- Directed by: Robert Day
- Written by: Alan Hackney Len Heath John Warren
- Story by: Paul Mills
- Produced by: Jules Buck
- Starring: Terry-Thomas George Sanders Lionel Jeffries Jocelyn Lane
- Cinematography: Geoffrey Faithfull
- Edited by: Bert Rule
- Music by: Ken Jones
- Distributed by: Regal Films International (UK)
- Release date: March 1962 (UK);
- Running time: 87 min.
- Country: United Kingdom
- Language: English

= Operation Snatch =

1962 British film by Robert Day

Operation Snatch (also known as Top Secret ) is a 1962 British comedy film starring Terry-Thomas and George Sanders and directed by Robert Day. It was written by Alan Hackney, Len Heath and John Warren from a story by Paul Mills.

==Plot==

The story takes place in Gibraltar, and is based on a local legend: if the resident Barbary apes were ever to leave, the British would lose Gibraltar. This wartime comedy has Terry-Thomas as the keeper of the apes. When one of the apes goes missing, he is required to go behind enemy lines to capture another one, or be personally responsible for the loss of Gibraltar.

==Cast==
- Terry-Thomas as Lieutenant Wigg
- George Sanders as Major Hobson
- Lionel Jeffries as Evans
- Jocelyn Lane as Bianca Tabori
- Mark Eden as Mosquito pilot
- Mario Fabrizi as Tall Man
- John Gabriel as Major Frink
- Gerard Heinz as Colonel Waldock
- Bernard Hunter as Captain Baker
- Dinsdale Landen as Captain Wellington
- Howard H. Lang as P.T. Sergeant
- Angus Lennie as Vic
- Jeremy Lloyd as Captain James
- John Meillon as medical officer
- Warren Mitchell as contact man
- Lee Montague as Miklos Tabori
- Nyree Dawn Porter as W.R.A.C. officer
- John Scott as Lieutenant General Hepworth
- Mark Singleton as Prime Minister's secretary
- Graham Stark as soldier
- Michael Trubshawe as Colonel Marston
- James Villiers as Lieutenant Keen
- Ian Whittaker as Dyson
- Ronnie Corbett appears in an uncredited role disguised as a Gibraltar Rock Ape

==Production==
Finance was raised on the strength of Terry Thomas' name and a rough outline, due to the actor's popularity in America.

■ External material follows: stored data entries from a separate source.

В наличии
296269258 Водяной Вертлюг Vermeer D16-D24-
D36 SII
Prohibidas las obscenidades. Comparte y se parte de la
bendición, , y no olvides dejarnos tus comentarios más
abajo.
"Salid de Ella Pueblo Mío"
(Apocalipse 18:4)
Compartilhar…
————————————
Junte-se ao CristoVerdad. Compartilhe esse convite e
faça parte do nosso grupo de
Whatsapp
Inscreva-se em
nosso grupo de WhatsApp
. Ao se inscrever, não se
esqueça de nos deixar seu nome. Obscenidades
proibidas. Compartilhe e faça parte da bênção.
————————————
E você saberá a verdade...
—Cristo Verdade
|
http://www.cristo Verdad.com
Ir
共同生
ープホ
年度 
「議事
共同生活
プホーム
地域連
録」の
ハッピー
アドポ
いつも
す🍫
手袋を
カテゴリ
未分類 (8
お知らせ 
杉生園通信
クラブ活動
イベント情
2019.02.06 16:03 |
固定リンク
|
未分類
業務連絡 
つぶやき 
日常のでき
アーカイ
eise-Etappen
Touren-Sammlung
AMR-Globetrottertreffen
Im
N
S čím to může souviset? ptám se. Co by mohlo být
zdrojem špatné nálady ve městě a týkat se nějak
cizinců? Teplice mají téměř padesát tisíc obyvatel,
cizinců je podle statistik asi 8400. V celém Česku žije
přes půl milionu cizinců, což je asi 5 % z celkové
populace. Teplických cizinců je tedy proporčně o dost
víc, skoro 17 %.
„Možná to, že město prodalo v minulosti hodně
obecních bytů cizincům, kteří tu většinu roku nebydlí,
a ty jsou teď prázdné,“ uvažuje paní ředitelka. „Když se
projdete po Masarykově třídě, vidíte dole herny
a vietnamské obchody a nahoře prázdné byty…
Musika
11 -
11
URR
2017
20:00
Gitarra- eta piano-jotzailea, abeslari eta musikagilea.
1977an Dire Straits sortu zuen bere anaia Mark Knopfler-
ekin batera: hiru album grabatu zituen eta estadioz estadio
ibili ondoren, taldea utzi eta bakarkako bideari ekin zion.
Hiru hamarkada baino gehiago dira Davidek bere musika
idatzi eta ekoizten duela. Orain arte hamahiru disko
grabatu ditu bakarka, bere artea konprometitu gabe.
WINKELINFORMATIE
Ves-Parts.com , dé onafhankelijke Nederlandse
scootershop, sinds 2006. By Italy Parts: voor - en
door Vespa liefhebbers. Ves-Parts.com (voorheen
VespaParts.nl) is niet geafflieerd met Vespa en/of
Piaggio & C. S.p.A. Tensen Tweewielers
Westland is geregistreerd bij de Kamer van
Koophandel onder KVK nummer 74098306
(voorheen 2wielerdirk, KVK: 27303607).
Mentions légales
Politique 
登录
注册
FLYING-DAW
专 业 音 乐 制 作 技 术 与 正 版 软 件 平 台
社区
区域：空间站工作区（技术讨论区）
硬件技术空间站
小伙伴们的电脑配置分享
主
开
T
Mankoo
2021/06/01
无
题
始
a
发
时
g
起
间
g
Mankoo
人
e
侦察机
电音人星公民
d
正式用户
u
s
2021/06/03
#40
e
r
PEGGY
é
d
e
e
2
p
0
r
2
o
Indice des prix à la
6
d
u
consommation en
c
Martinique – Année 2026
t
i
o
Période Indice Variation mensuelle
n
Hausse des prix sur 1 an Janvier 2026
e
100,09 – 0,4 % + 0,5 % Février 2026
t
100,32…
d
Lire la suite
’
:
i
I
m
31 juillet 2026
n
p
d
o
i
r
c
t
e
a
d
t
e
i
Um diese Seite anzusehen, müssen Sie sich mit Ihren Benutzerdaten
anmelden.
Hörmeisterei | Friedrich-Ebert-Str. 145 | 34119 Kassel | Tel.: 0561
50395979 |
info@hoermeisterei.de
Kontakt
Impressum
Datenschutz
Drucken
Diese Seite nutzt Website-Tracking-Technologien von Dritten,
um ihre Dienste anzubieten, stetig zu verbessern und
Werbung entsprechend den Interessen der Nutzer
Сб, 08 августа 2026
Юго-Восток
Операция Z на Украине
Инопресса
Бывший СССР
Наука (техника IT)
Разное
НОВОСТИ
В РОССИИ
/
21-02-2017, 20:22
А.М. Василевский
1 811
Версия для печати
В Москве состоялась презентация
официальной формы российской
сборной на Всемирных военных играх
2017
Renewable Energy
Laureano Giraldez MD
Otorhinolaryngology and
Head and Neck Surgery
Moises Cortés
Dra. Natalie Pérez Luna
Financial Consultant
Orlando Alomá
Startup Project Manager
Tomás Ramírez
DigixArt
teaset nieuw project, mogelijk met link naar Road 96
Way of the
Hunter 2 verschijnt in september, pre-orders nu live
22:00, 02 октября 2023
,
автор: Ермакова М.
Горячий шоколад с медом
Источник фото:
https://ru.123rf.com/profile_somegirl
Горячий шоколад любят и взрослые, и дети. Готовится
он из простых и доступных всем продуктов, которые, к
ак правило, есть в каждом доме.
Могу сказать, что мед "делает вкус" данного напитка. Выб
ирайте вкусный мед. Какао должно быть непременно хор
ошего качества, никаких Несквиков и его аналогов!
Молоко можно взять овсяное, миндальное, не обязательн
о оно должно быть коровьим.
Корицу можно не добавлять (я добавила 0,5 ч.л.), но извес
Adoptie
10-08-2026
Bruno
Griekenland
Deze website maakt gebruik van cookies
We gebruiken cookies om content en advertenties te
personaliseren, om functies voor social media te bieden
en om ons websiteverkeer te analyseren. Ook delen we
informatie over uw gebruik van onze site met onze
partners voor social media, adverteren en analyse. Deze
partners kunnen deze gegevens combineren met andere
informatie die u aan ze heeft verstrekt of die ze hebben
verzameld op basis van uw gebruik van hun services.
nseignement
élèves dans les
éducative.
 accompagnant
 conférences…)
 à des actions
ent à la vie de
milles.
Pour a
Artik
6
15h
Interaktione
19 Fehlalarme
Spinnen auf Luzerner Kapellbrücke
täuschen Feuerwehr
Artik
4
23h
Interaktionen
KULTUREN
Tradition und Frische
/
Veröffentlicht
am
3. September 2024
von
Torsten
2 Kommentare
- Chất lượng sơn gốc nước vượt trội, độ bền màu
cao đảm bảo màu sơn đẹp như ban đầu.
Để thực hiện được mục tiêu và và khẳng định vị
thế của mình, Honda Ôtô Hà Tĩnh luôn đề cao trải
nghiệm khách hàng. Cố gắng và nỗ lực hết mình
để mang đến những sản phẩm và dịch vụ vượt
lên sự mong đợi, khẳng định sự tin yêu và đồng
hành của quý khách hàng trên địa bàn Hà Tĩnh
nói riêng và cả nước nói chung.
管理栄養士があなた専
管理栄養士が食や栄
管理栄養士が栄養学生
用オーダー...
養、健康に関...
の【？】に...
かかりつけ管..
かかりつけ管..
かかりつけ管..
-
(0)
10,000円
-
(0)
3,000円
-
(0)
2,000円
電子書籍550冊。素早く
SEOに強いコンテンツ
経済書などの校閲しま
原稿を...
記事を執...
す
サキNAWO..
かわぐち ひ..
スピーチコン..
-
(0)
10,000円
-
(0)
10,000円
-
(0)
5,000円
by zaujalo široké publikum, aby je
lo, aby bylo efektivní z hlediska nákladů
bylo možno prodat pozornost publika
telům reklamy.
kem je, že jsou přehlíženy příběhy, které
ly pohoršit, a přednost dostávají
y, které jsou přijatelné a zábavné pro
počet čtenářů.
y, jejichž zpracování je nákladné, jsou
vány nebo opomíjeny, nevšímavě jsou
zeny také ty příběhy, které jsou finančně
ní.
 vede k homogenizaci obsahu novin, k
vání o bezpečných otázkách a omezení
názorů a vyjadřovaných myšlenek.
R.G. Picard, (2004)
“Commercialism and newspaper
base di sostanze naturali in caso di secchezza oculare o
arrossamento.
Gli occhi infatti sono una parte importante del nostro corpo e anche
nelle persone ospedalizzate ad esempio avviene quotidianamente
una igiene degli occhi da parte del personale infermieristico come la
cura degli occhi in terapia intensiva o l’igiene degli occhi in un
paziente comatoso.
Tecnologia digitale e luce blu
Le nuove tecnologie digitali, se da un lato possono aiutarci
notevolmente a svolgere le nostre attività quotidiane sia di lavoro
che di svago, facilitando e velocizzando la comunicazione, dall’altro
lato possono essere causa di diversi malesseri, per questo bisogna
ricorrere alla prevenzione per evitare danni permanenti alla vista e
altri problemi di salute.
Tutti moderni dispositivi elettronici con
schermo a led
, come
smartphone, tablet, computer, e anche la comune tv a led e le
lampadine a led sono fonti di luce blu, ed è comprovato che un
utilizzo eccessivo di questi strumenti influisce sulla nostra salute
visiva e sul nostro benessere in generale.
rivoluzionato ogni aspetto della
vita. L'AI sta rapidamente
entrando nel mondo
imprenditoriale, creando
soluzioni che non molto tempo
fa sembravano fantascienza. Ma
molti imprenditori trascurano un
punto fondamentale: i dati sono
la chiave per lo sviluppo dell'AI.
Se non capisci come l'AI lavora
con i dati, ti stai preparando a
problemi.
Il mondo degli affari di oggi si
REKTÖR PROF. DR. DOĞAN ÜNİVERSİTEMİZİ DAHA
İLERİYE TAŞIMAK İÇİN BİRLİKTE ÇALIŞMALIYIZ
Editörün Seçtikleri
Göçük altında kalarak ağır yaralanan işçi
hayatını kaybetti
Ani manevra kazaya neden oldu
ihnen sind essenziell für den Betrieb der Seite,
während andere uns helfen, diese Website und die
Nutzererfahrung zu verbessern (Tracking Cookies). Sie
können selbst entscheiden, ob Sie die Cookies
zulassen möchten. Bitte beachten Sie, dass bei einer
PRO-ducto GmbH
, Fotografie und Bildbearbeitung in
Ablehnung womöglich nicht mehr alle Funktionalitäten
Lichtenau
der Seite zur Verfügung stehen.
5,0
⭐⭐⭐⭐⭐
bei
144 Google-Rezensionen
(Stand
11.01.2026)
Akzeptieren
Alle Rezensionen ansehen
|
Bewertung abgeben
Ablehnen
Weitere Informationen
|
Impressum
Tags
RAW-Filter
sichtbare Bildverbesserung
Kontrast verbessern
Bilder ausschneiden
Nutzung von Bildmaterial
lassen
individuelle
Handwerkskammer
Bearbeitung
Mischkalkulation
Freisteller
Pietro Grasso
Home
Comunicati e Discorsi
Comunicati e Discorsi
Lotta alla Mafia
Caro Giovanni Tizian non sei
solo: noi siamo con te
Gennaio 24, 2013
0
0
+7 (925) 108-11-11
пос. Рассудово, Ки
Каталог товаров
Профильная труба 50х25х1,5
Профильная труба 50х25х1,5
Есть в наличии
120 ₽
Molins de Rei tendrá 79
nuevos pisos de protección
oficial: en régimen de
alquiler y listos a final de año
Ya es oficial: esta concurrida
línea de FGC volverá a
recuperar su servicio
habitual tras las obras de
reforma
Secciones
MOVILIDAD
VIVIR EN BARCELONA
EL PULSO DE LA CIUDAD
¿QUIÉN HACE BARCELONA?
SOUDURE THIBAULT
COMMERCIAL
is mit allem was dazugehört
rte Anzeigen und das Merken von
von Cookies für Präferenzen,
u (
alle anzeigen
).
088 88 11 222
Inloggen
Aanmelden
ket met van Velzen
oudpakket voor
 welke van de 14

Terry Thomas said "It seems I am just at the moment a 'thing.’ They are intrigued by me. They haven’t got anything like me, I don’t think it’s only my accent. Perhaps my face?”

==Reception==
The Monthly Film Bulletin wrote: "Clumsy British farce, in which a badly directed Terry-Thomas endeavours to extract laughs from a wan script which pins its faith in jokes about monkeys, bananas, thickly-accented spies and fatuous British espionage agents."

The Radio Times Guide to Films gave the film 3/5 stars, calling it "enjoyably daft," writing: "There are too many stock characters, but this does have several ridiculously funny scenes."